按日期删除行并为多个csv添加文件名列 [英] delete rows by date and add file name column for multiple csv

查看:36
本文介绍了按日期删除行并为多个csv添加文件名列的处理方法,对大家解决问题具有一定的参考价值,需要的朋友们下面随着小编来一起学习吧!

问题描述

我有多个以,"分隔的 csv 文件,其中包含记录的水管压力传感器数据,已按日期从旧到新排序.对于所有原始文件,第一列始终包含格式为 YYYYMMDD 的日期.我查看了类似的讨论主题,但找不到我需要的内容.

I have multiple "," delimited csv files with recorded water pipe pressure sensor data, already sorted by date older-newer. For all original files, the first column always contains dates formated as YYYYMMDD. I have looked at similar discussion threads but couldn't find what I need.

  1. 用于向目录中的每个 csv 文件添加新列的 Python 脚本,其中标题为Pipe"的新列的每一行都有一个文件名,省略文件扩展名字符串.

  1. Python script to add a new column to every csv file in the directory, where each row of the new column titled as "Pipe" would have a file name, omitting file extension string.

可以选择将截止日期指定为 YYYYMMDD,以便删除原始输入文件中的行.例如,如果某个文件的日期为 20140101 到 20140630,如果日期为 <20140401.

Have the option of specifying a cut off date as YYYYMMDD in order to delete rows in the orginal input file. For example, if some file has dates 20140101 to 20140630, I would like cut out rows of data if their date is < 20140401.

可以选择在进行这些修改后覆盖原始文件或将每个文件保存到不同的目录,文件名与原始文件相同.

Have the option of either to overwrite the original files after having made these modifications or save each file to a different directory, with file names same as the originals.
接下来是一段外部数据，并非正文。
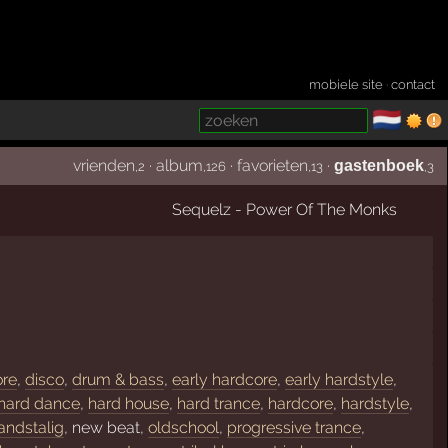
mobiele site
·
contact
🇳🇱
­
vrienden
·
album
·
favorieten
·
gastenboek
,2
,126
,13
,3
Sequelz - Power Of The Monks
ore
,
disco
,
drum & bass
,
early hardcore
,
early hardstyle
,
hard dance
,
hard house
,
hard trance
,
hardcore
,
hardstyle
,
andstalig
, new beat,
oldschool
,
progressive trance
,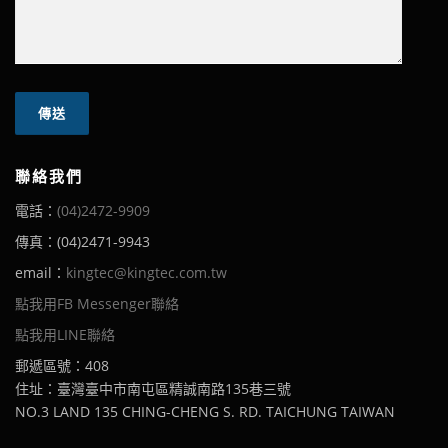
聯絡我們
電話：
(04)2472-9909
傳真：(04)2471-9943
email：
kingtec@kingtec.com.tw
點我用FB Messenger聯絡
點我用LINE聯絡
郵遞區號：408
住址：臺灣臺中市南屯區精誠南路135巷三號
NO.3 LAND 135 CHING-CHENG S. RD. TAICHUNG TAIWAN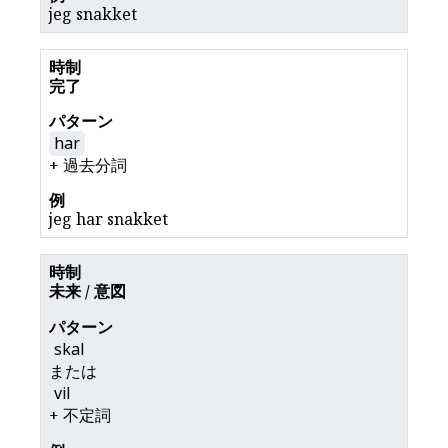
jeg snakket
完了
har
+ 過去分詞
jeg har snakket
未来 / 意図
skal
または
vil
+ 不定詞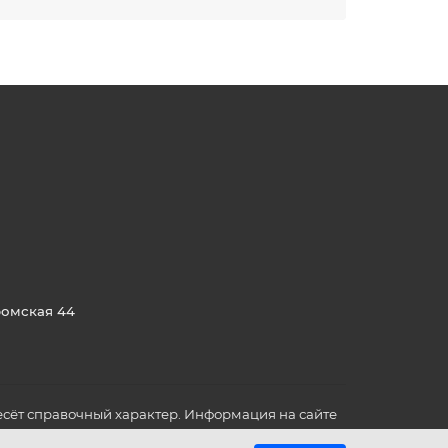
ромская 44
сёт справочный характер. Информация на сайте
о всех для вас важных характеристиках в товаре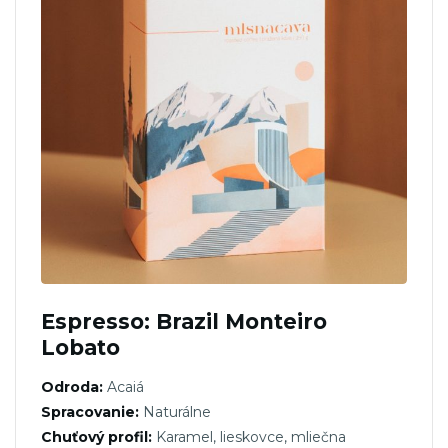
Espresso: Brazil Monteiro
Lobato
Odroda:
Acaiá
Spracovanie:
Naturálne
Chuťový profil:
Karamel, lieskovce, mliečna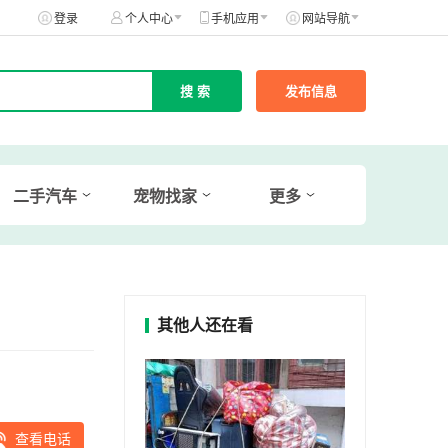
登录
个人中心
手机应用
网站导航
发布信息
二手汽车
宠物找家
更多
其他人还在看
查看电话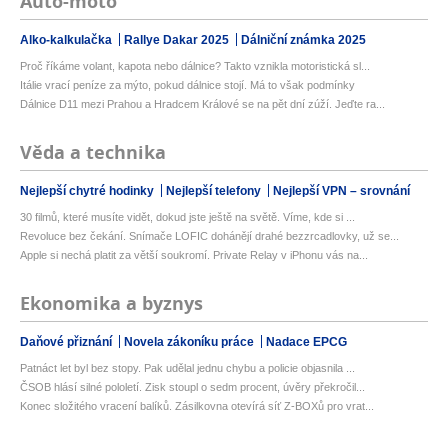
Auto-moto
Alko-kalkulačka
Rallye Dakar 2025
Dálniční známka 2025
Proč říkáme volant, kapota nebo dálnice? Takto vznikla motoristická sl...
Itálie vrací peníze za mýto, pokud dálnice stojí. Má to však podmínky
Dálnice D11 mezi Prahou a Hradcem Králové se na pět dní zúží. Jeďte ra...
Věda a technika
Nejlepší chytré hodinky
Nejlepší telefony
Nejlepší VPN – srovnání
30 filmů, které musíte vidět, dokud jste ještě na světě. Víme, kde si ...
Revoluce bez čekání. Snímače LOFIC dohánějí drahé bezzrcadlovky, už se...
Apple si nechá platit za větší soukromí. Private Relay v iPhonu vás na...
Ekonomika a byznys
Daňové přiznání
Novela zákoníku práce
Nadace EPCG
Patnáct let byl bez stopy. Pak udělal jednu chybu a policie objasnila ...
ČSOB hlásí silné pololetí. Zisk stoupl o sedm procent, úvěry překročil...
Konec složitého vracení balíků. Zásilkovna otevírá síť Z-BOXů pro vrat...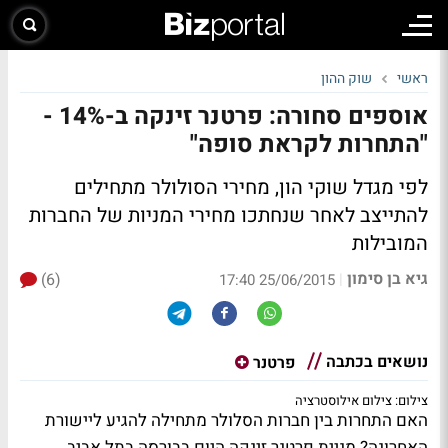
ראשי
שוק ההון
אוספים סחורה: פרטנר זינקה ב-14% -
"התחרות לקראת סופה"
לפי מגדל שוקי הון, מחירי הסולולר מתחילים
להתייצב לאחר שנחתכו מחירי המניות של החברות
המובילות
גיא בן סימון
(6)
|
25/06/2015 17:40
נושאים בכתבה
פרטנר
צילום: צילום אילוסטרציה
האם התחרות בין חברות הסלולר מתחילה להגיע ליישורת
האחרונה? מניית פרטנר זינקה היום בבורסה בתל אביב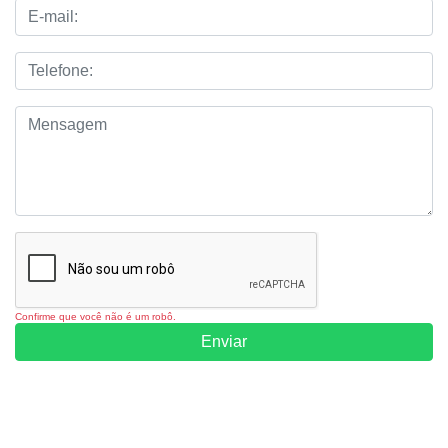
Confirme que você não é um robô.
Enviar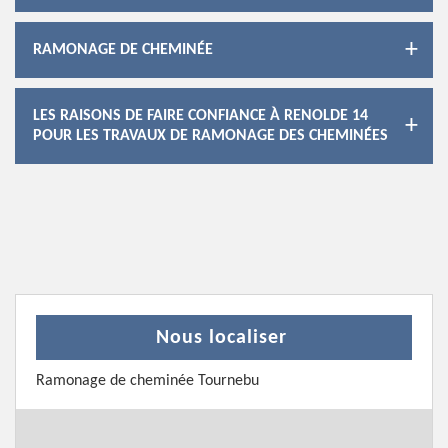
RAMONAGE DE CHEMINÉE
LES RAISONS DE FAIRE CONFIANCE À RENOLDE 14
POUR LES TRAVAUX DE RAMONAGE DES CHEMINÉES
Nous localiser
Ramonage de cheminée Tournebu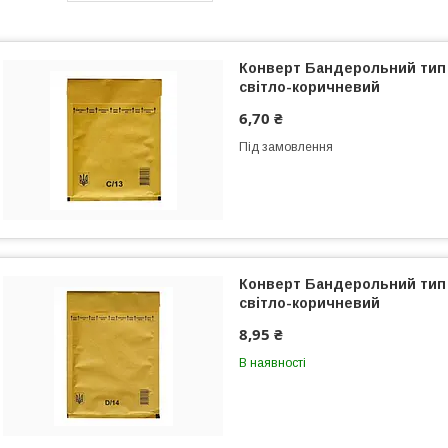
Конверт Бандерольний тип 
світло-коричневий
6,70 ₴
Під замовлення
Конверт Бандерольний тип 
світло-коричневий
8,95 ₴
В наявності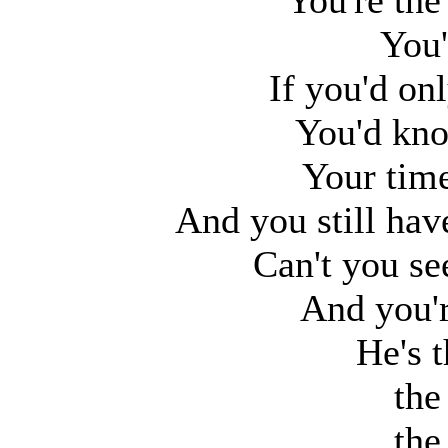
You're the
You'
If you'd on
You'd know
Your time
And you still ha
Can't you see
And you'r
He's t
the
the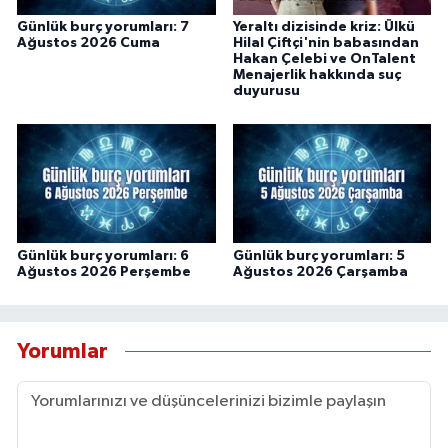
Günlük burç yorumları: 7
Yeraltı dizisinde kriz: Ülkü
Ağustos 2026 Cuma
Hilal Çiftçi'nin babasından
Hakan Çelebi ve OnTalent
Menajerlik hakkında suç
duyurusu
Günlük burç yorumları: 6
Günlük burç yorumları: 5
Ağustos 2026 Perşembe
Ağustos 2026 Çarşamba
Yorumlar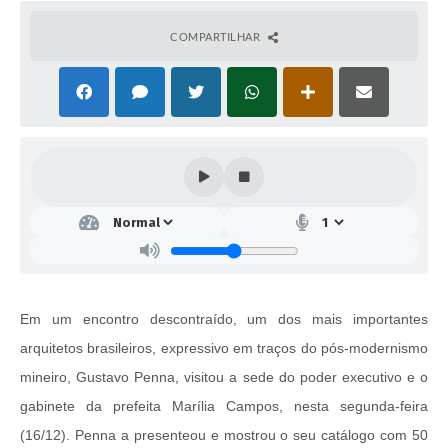
COMPARTILHAR
Em um encontro descontraído, um dos mais importantes
arquitetos brasileiros, expressivo em traços do pós-modernismo
mineiro, Gustavo Penna, visitou a sede do poder executivo e o
gabinete da prefeita Marília Campos, nesta segunda-feira
(16/12). Penna a presenteou e mostrou o seu catálogo com 50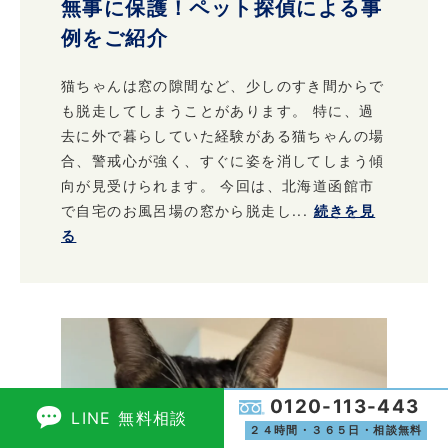
無事に保護！ペット探偵による事
例をご紹介
猫ちゃんは窓の隙間など、少しのすき間からで
も脱走してしまうことがあります。 特に、過
去に外で暮らしていた経験がある猫ちゃんの場
合、警戒心が強く、すぐに姿を消してしまう傾
向が見受けられます。 今回は、北海道函館市
で自宅のお風呂場の窓から脱走し...
続きを見
る
0120-113-443
LINE 無料相談
２４時間・３６５日・相談無料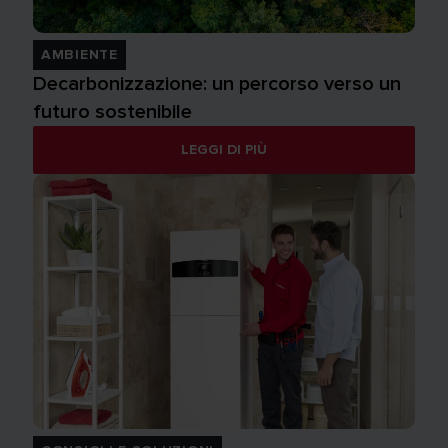
AMBIENTE
Decarbonizzazione: un percorso verso un
futuro sostenibile
LEGGI DI PIÙ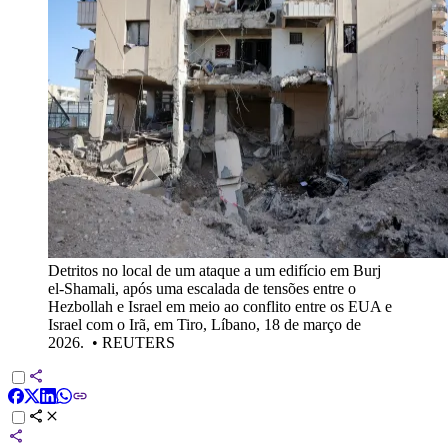
Detritos no local de um ataque a um edifício em Burj
el-Shamali, após uma escalada de tensões entre o
Hezbollah e Israel em meio ao conflito entre os EUA e
Israel com o Irã, em Tiro, Líbano, 18 de março de
2026.
•
REUTERS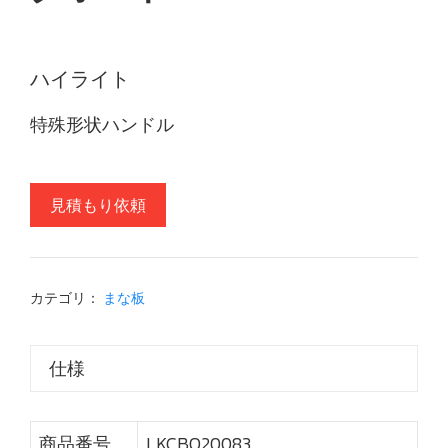
ハイライト
特殊形状ハンドル
見積もり依頼
カテゴリ：
まな板
仕様
商品番号
LKCBO20083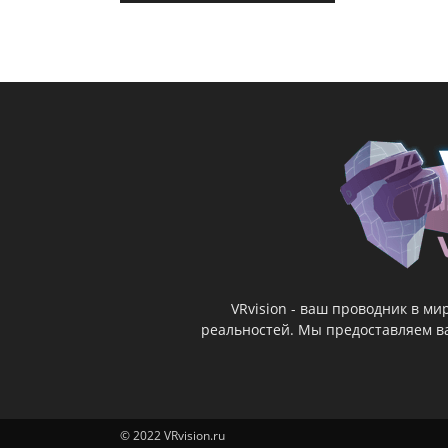
VRvision - ваш проводник в м
реальностей. Мы предоставляем ва
© 2022 VRvision.ru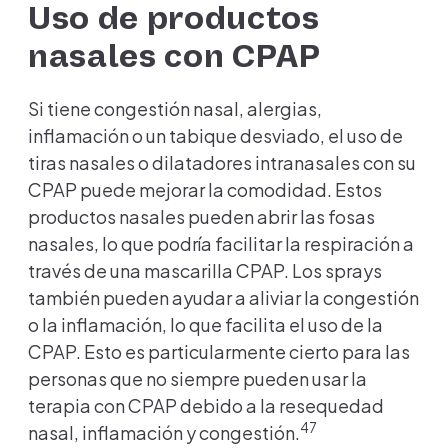
Uso de productos
nasales con CPAP
Si tiene congestión nasal, alergias,
inflamación o un tabique desviado, el uso de
tiras nasales o dilatadores intranasales con su
CPAP puede mejorar la comodidad. Estos
productos nasales pueden abrir las fosas
nasales, lo que podría facilitar la respiración a
través de una mascarilla CPAP. Los sprays
también pueden ayudar a aliviar la congestión
o la inflamación, lo que facilita el uso de la
CPAP. Esto es particularmente cierto para las
personas que no siempre pueden usar la
terapia con CPAP debido a la resequedad
47
nasal, inflamación y congestión.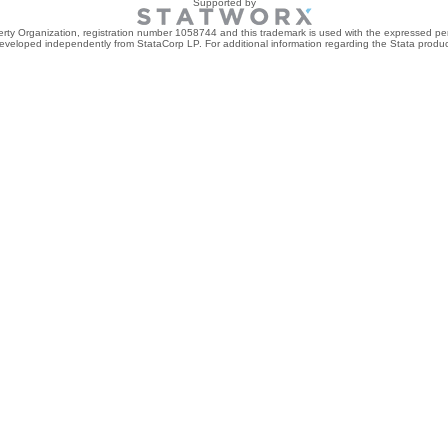
Supported by
perty Organization, registration number 1058744 and this trademark is used with the expressed per
developed independently from StataCorp LP. For additional information regarding the Stata product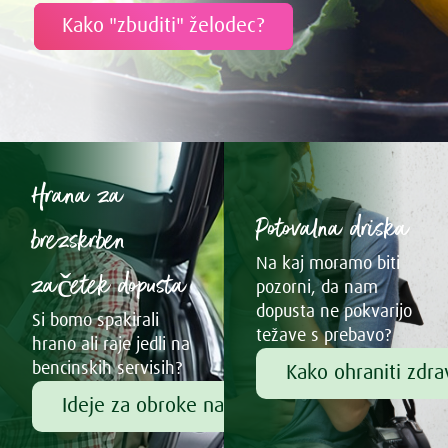
Kako "zbuditi" želodec?
Hrana za
Potovalna driska
brezskrben
Na kaj moramo biti
začetek dopusta
pozorni, da nam
dopusta ne pokvarijo
Si bomo spakirali
težave s prebavo?
hrano ali raje jedli na
bencinskih servisih?
Kako ohraniti zdr
Ideje za obroke na poti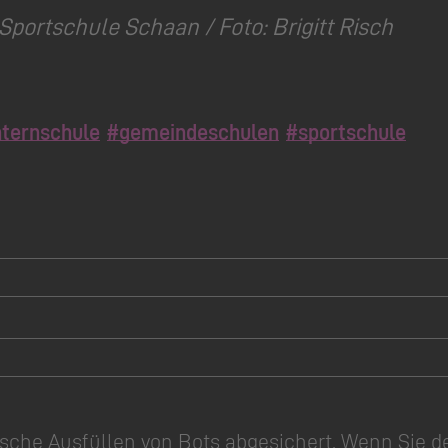
 Sportschule Schaan / Foto: Brigitt Risch
ternschule
#gemeindeschulen
#sportschule
sche Ausfüllen von Bots abgesichert. Wenn Sie d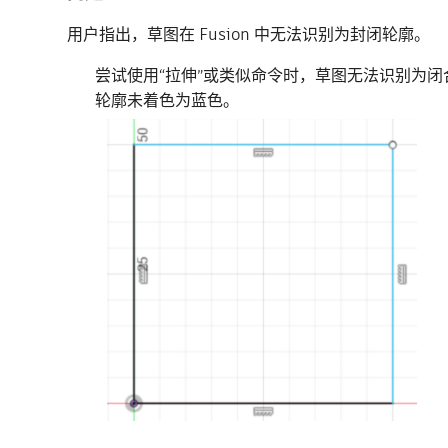
用户指出，草图在 Fusion 中无法识别为封闭轮廓。
尝试使用“拉伸”或类似命令时，草图无法识别为
轮廓未着色为蓝色。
输入:PipeRed.csv;标题:日期、压力 1、压力 2、温度 1、温度 2 等,

Input: PipeRed.csv; Headers: Date,Pressure1,Pressure2,Temperature1,Temperature2 etc,

输出:PipeRed.csv;标题:管道、日期、压力 1、压力 2、温度 1、温度 2 等,

Output: PipeRed.csv; Headers: Pipe,Date,Pressure1,Pressure2,Temperature1, Temperature2,etc,

我找到了一些代码并对其进行了一些修改,但它不会像上面描述的那样删除行,而是将文件名列添加到最后而不是第一个.

I have found some code and modified it a little, but it doesn't delete rows like was described above and adds the file name column last rather than 1st.

import csv
import sys
import glob
import re

for filename in glob.glob(sys.argv[1]):
#def process_file(filename):
    # Read the contents of the file into a list of lines.
    f = open(filename, 'r')
    contents = f.readlines()
    f.close()

    # Use a CSV reader to parse the contents.
    reader = csv.reader(contents)

    # Open the output and create a CSV writer for it.
    f = open(filename, 'wb')
    writer = csv.writer(f)

    # Process the header.
    writer = csv.writer(f)
    writer.writerow( ('Date','Pressure1','Pressure2','Pressure3','Pressure4','Pipe') )
    header = reader.next()
    header.append(filename.replace('.csv',""))
    writer.writerow(header)

    # Process each row of the body.
    for row in reader:
        row.append(filename.replace('.csv',""))
        writer.writerow(row)

    # Close the file and we're done.
    f.close()

推荐答案

这个功能应该很接近你想要的.我已经在 Python 2.7.9 和 3.4.2 中对其进行了测试.我发布的初始版本有一些问题,因为 —正如我所提到的—它未经测试.我不确定您使用的是 Python 2 还是 Python 3,但这在任何一个中都可以正常工作.

This function should be very close to what you want. I've tested it in both Python 2.7.9 and 3.4.2. The initial version I posted had some problems because — as I mention then — it was untested. I'm not sure if you're using Python 2 or 3, but this worked properly in either one.

与之前版本相比的另一个变化是可选关键字日期参数的名称已从 cutoff_date 更改为 start_date 以更好地反映它的内容.截止日期通常表示可以执行的最后日期某事——与您在问题中使用它的方式相反.另请注意,提供的任何日期都应为字符串,即 start_date='20140401',而不是整数.

Another change from the previous version is that the optional keyword date argument's name had been changed from cutoff_date to start_date to better reflect what it is. A cutoff date usually means the last date on which it is possible to do something—the opposite of the way you used it in your question. Also note that any date provided should a string, i.e. start_date='20140401', not as an integer.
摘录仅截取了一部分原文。